Wichtig zu wissen: Die Förderung für Asbestsanierungen ist oft an Bedingungen geknüpft – zum Beispiel daran, dass die Sanierung von einem zertifizierten Fachbetrieb durchgeführt wird und alle behördlichen Meldepflichten erfüllt werden. Wer diese Voraussetzungen erfüllt, kann jedoch von erheblichen Zuschüssen profitieren, die die Gesamtkosten deutlich reduzieren. Kombiniere die Asbestsanierung möglichst mit anderen Sanierungsmaßnahmen wie der Dach- oder Fassadendämmung, um Synergien zu nutzen und Fördergelder optimal auszuschöpfen.

Fazit

Asbest in NRW ist kein Relikt der Vergangenheit – er ist eine sehr reale Gegenwart, mit der Hunderttausende von Hauseigentümern, Mietern und Gewerbetreibenden konfrontiert sind. Ob Asbestdach, Asbestfassade, Asbestboden, Asbestrohre, Nachtspeicherheizungen oder Bohrungen in asbesthaltigen Materialien: Das Thema ist vielschichtig und die Risiken sind nicht zu unterschätzen. Die wichtigste Botschaft lautet: Finger weg von Eigeninitiativen! Asbest ist ein Stoff, bei dem Halbwissen und Heimwerkermut gefährlich werden können. Die strengen Regelungen in NRW nach TRGS 519 und Gefahrstoffverordnung sind nicht als bürokratische Schikane gedacht, sondern als lebensrettende Schutzmaßnahmen. Wer auf zertifizierte Fachbetriebe setzt, behördliche Meldepflichten erfüllt und Förderprogramme clever nutzt, schützt nicht nur seine Gesundheit, sondern auch den Wert seiner Immobilie – langfristig die klügste Investition.

Häufig gestellte Fragen (FAQ)

1. Muss ich als Hauseigentümer in NRW aktiv nach Asbest suchen lassen? Eine generelle Erkundungspflicht für Eigentümer wurde im Rahmen der neuen Gefahrstoffverordnung 2024 nicht eingeführt. Allerdings gilt: Wer Bauarbeiten an einem Gebäude plant, das vor 1996 errichtet wurde, muss im Vorfeld prüfen lassen, ob asbesthaltige Materialien vorhanden sind. Im Zweifel immer einen Sachverständigen hinzuziehen.

2. Wie erkenne ich asbesthaltige Baumaterialien ohne Laboranalyse? Eine sichere Identifikation ohne Labor ist für Laien nicht möglich. Als Faustregel gilt: Alles aus Faserzement, was vor 1993 verbaut wurde, sollte als potenziell asbesthaltig betrachtet werden. Bei Verdacht immer eine Probe durch ein akkreditiertes Labor nehmen lassen.

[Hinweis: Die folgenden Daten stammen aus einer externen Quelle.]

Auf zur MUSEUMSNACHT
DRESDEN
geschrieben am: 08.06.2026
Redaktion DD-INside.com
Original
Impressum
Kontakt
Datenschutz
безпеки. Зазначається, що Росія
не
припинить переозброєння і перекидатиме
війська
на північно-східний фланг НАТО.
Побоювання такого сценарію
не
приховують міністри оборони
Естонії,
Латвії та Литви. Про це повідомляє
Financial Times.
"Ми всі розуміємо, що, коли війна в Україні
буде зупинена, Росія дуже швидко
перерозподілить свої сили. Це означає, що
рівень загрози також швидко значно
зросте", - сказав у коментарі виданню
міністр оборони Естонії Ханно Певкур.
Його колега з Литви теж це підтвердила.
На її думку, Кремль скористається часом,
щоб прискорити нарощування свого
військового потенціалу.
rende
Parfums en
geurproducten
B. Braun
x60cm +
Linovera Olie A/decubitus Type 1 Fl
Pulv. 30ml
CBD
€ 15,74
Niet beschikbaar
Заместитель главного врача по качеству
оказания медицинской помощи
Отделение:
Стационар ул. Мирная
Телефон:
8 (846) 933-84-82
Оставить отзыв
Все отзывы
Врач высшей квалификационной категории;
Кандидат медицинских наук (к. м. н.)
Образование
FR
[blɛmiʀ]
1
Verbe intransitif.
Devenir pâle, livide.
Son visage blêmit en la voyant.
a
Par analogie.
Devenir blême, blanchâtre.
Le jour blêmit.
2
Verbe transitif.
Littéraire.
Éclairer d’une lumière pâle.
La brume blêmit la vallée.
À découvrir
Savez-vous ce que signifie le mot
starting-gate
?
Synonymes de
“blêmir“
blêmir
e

3. Was passiert, wenn ich Asbest selbst entferne? Die eigenständige Entfernung von Asbest durch Privatpersonen ist in NRW verboten und kann zu erheblichen Bußgeldern führen. Darüber hinaus setzen Sie sich selbst und andere Personen einem ernsthaften Gesundheitsrisiko aus. Asbestreste können jahrzehntelang in der Lunge verbleiben und zu schweren Erkrankungen führen.

4. Wie lange dauert eine typische Asbestsanierung in NRW? Die Dauer hängt stark vom Umfang und der Art des asbesthalten Materials ab. Kleinere Maßnahmen wie das Entfernen eines Garagendachs können innerhalb weniger Tage abgeschlossen werden. Größere Projekte wie die vollständige Sanierung eines Mehrfamilienhauses können mehrere Wochen in Anspruch nehmen, da Planungs-, Anzeige- und Freigabeprozesse Zeit benötigen.

5. Ist Asbest, der noch intakt und fest gebunden ist, sofort gefährlich? Nein, nicht zwangsläufig. Solange asbesthaltige Materialien unversehrt sind und nicht bearbeitet oder beschädigt werden, ist das Risiko vergleichsweise gering. Gefährlich wird es, wenn die Materialien brechen, verwittern, gebohrt, geschliffen oder gereinigt werden. Regelmäßige Kontrollen durch Fachleute helfen dabei, den Zustand asbesthalten Materials im Auge zu behalten.